7. The wagon investment scheme that was announced in 2005 provides for private investment in wagons. Private investment has been approved for 128 rakes (each comprising 58 wagons) as of February 2007. 8. Re-engineering business processes. Codes and manuals were being revised continuously by the various departments to (i) increase process efficiency, (ii) simplify procedures, and (iii) bring adaptability and flexibility to imbibe new technologies. One of the major initiatives included the delegation of power to general managers for efficient project administration.

9. Tariff rationalization. Railways introduced a dynamic pricing regime whereby the tariffs were aligned with the market conditions. Busy season surcharge and linking freight rate of

84 Appendix 11

exported iron ore to the international price were the two initiatives taken under this policy. There was an effort to increase profitability in the freight segment by adopting an “increase volumes– reduce unit cost” strategy. This was similar to the strategy adopted for the passenger segment.
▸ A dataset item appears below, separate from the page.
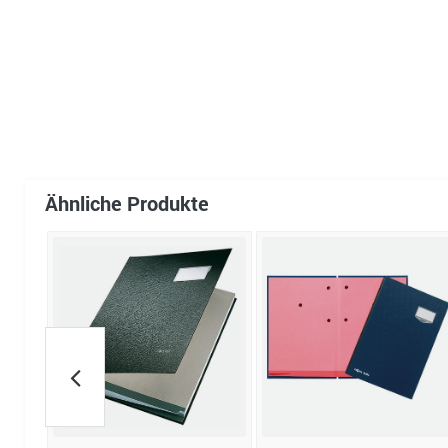
Ähnliche Produkte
10. Rightsizing staff strength. As of 31 March 2009, the total staff strength of Indian Railways stood at 1.37 million, as compared to 1.51 million on 31 March 2002. This was a reduction of 0.14 million employees over a 7-year period. There had been a significant improvement in traffic units handled per employee. Traffic handled per employee rose from 0.55 million converted ton-km as of 31 March 2002 to 1.01 million converted ton-km as of 31 March 2009 (85% increase).